Abbott-Sponsored Study Shows VAD Patients Can Be Aspirin-Free

Results from the Abbott-sponsored ARIES HM3 randomized trial showed that advanced heart failure patients implanted with a HeartMate 3 left-ventricular assist device had better outcomes if they did not take aspirin as part of their blood-thinning medication regimen.

Mandeep Mehra of Brigham and Women’s Hospital in Boston presented the results at the American Heart Association's Scientific Sessions in Philadelphia on 13 November. The results are also published in The Journal of the American Medical Association.

ARIES HM3 randomized 628 patients with a HeartMate 3 to aspirin or placebo. The patients not taking aspirin experienced fewer complications from bleeding and were less likely to be hospitalized compared to the patients who took aspirin daily following their implant surgery.
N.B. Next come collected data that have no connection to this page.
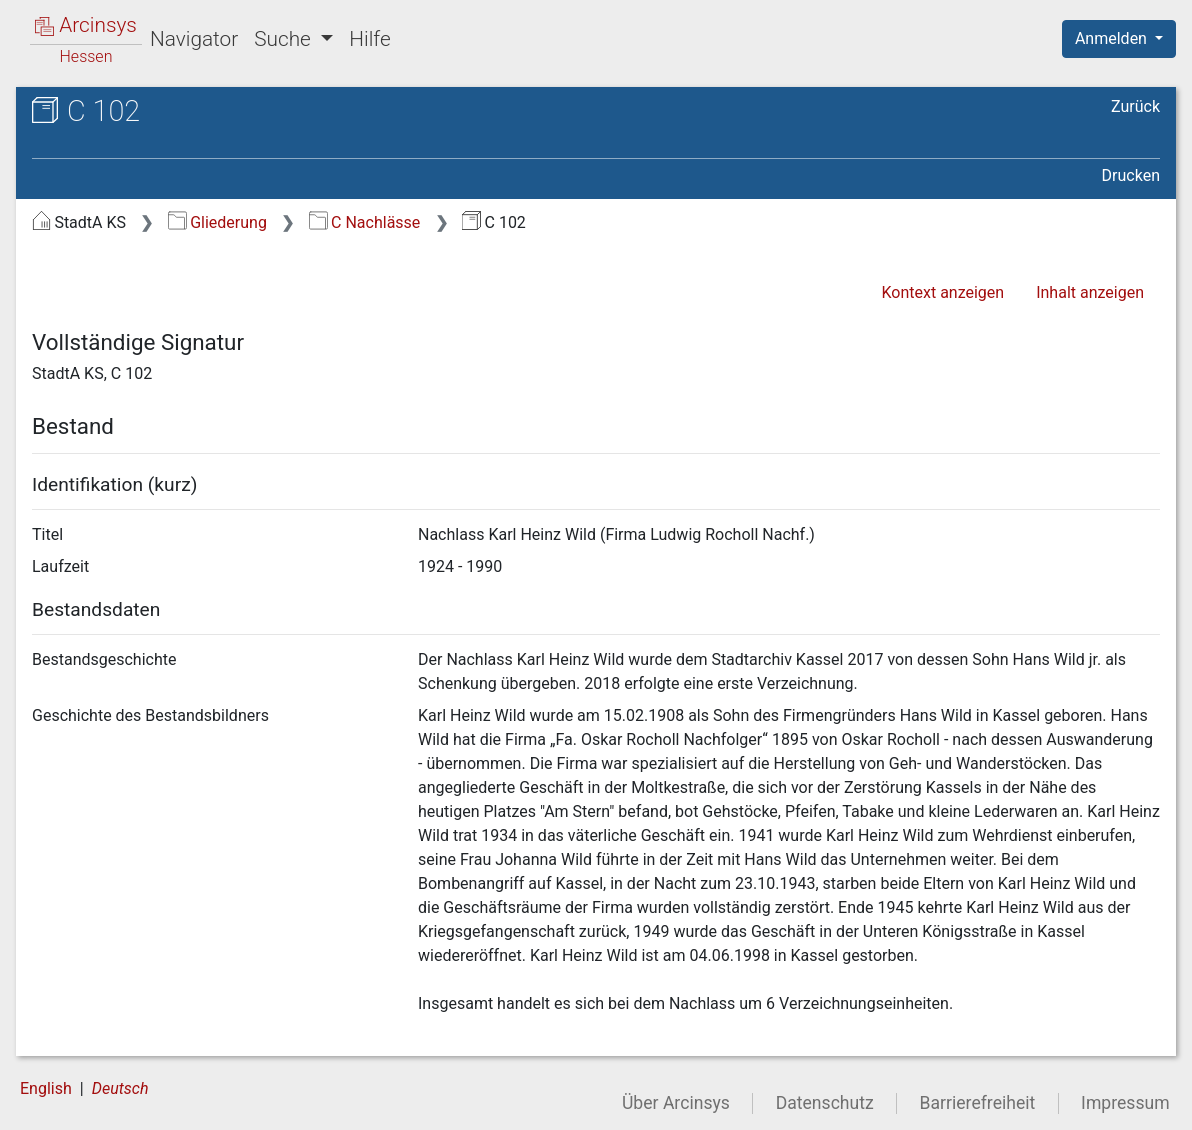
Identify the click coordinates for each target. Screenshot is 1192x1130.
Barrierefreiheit (978, 1103)
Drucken (1131, 175)
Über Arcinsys (676, 1103)
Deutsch (120, 1088)
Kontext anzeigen (942, 292)
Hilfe (369, 39)
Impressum (1125, 1103)
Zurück (1135, 106)
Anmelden (1113, 38)
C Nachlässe (365, 222)
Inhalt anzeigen (1090, 292)
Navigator (194, 39)
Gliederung (217, 222)
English (46, 1088)
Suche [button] (285, 39)
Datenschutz (825, 1103)
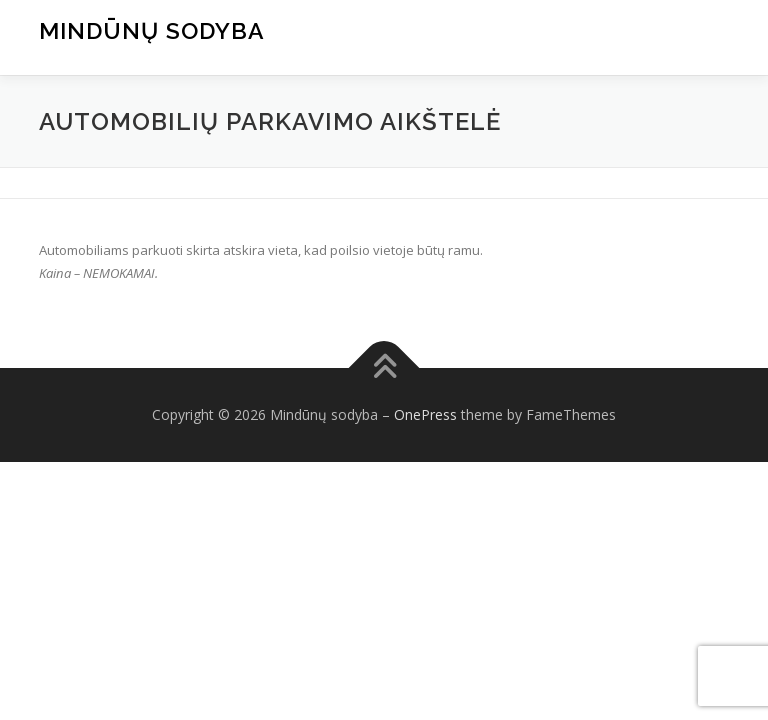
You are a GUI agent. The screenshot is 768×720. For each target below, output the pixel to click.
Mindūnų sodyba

"The data is so compelling that the magnitude of benefit observed in avoiding aspirin is similar to the impact of introducing a new device to the market." – Mandeep Mehra

The results also showed that the aspirin-free regimen saved money. Over one year, the aspirin-free strategy reduced bleeding-related costs by 41% while not increasing the patients’ risk of developing thrombosis.
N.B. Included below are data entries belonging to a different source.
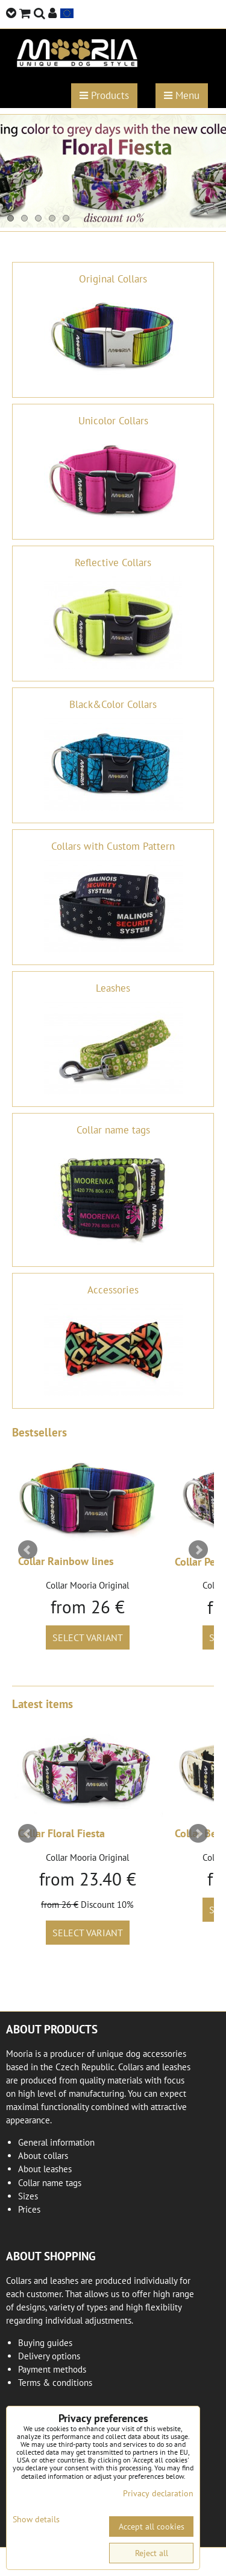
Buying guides (45, 2342)
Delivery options (49, 2356)
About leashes (45, 2169)
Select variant (87, 1637)
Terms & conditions (55, 2382)
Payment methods (52, 2369)
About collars (43, 2155)
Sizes (28, 2196)
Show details (36, 2519)
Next (198, 1550)
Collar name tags (49, 2183)
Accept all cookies (151, 2526)
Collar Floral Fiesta (61, 1833)
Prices (29, 2209)
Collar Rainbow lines (66, 1561)
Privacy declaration (158, 2493)
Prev (27, 1550)
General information (56, 2142)
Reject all (151, 2553)
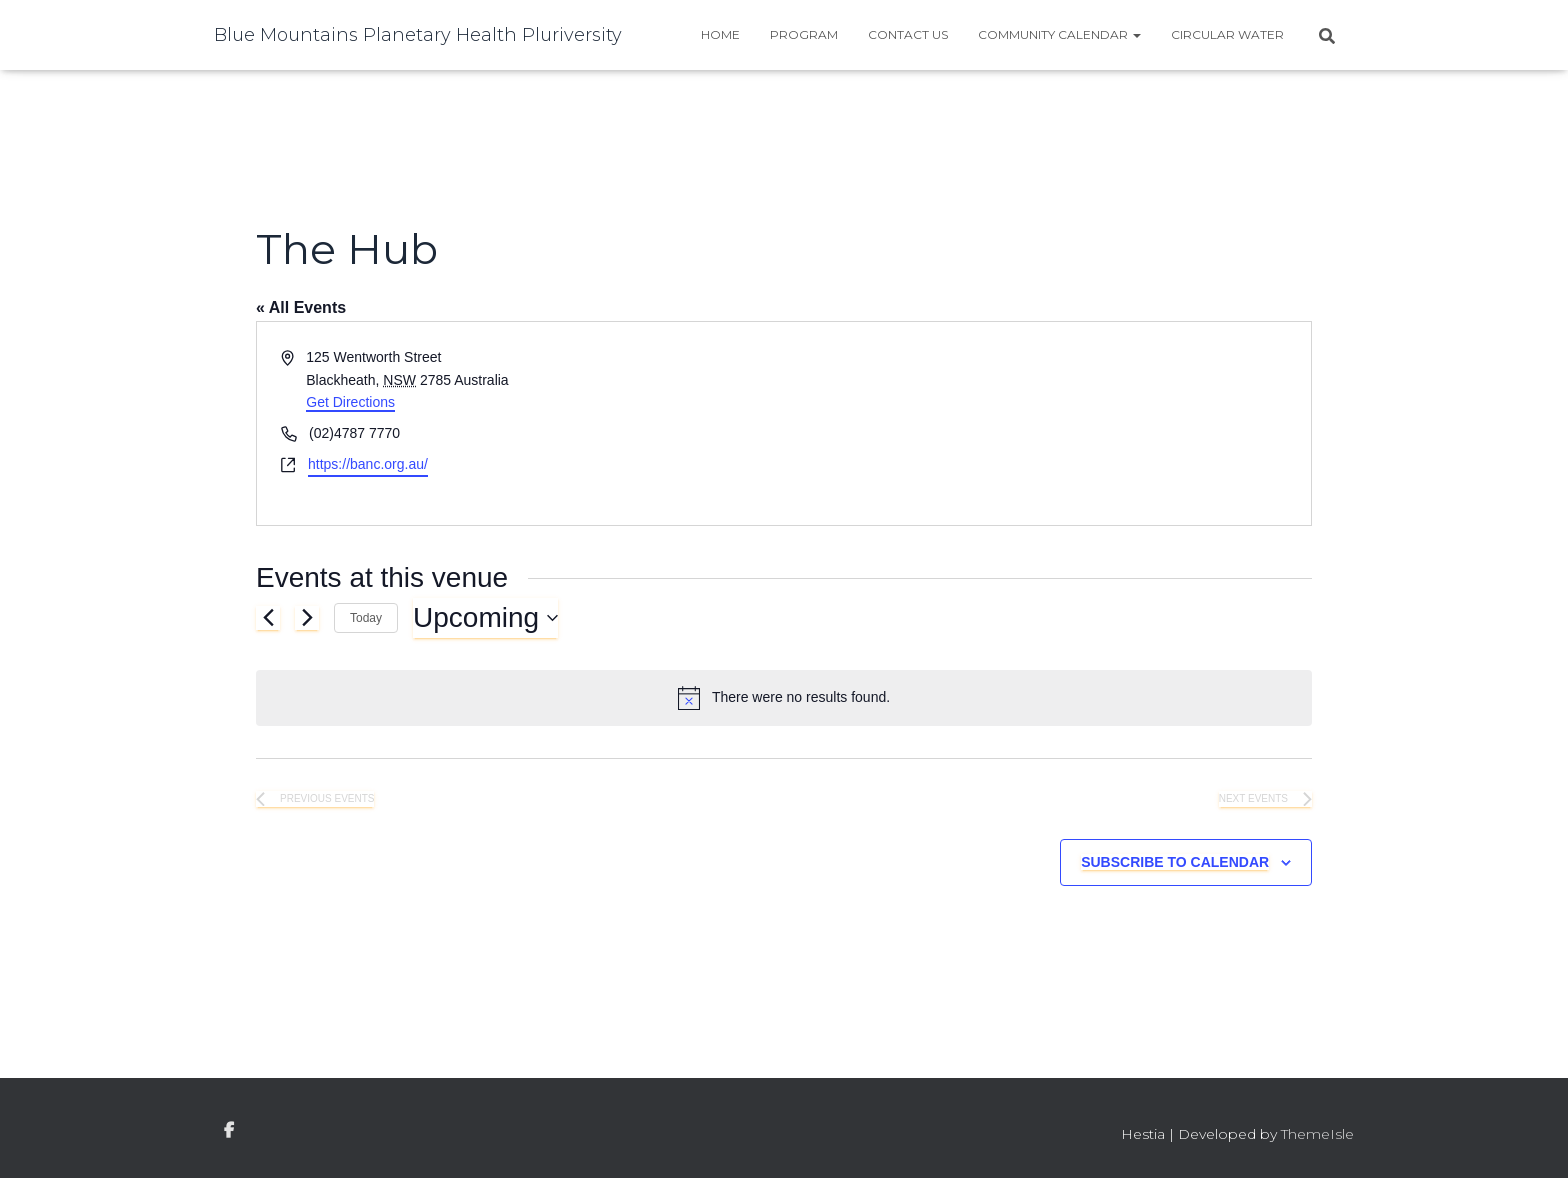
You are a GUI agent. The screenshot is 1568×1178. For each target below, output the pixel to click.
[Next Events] (307, 618)
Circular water (1227, 34)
"The ARIES study moves the needle forward in improving the journey of advanced heart failure patients with a marked improvement in bleeding events, healthcare resource use and cost-savings by a simple decision to avoid the use of aspirin," Mehra said. "The data is so compelling that the magnitude of benefit observed in avoiding aspirin is similar to the impact of introducing a new device to the market."


China Approves J&J’s Monarch Robotic-Assisted Bronchoscopy Platform

Johnson & Johnson’s Monarch surgery platform and Monarch bronchoscope received regulatory approval in China, making it the first minimally invasive robotic-assisted technology approved for peripheral lung procedures in that country and outside the US.

The system provides bronchoscopic visualization of, and access to, the patient’s airways for diagnostic and therapeutic procedures, the company announced on 13 November.

Lung cancer nodules are typically small, deep in the lungs and difficult to reach, confounding early-stage diagnosis and treatment. Monarch can reach small peripheral lung nodules at an earlier stage and with greater precision than traditional surgery, according to the company.

“There are more than two million patients diagnosed with lung cancer each year around the world and nearly 40% of them are in China,” said Will Song, president J&J Medtech China. “With this approval, Monarch is poised to aid physicians in China as they work with patients to fight one of the most prevalent and deadly diseases in the country.” (Also see "After Two-Year Delay, J&J Plans To Start Trial Ottava Surgical Robot In 2024" - Medtech Insight, 7 Nov, 2023.)

The Monarch platform has been used in more than 35,000 cases in the US.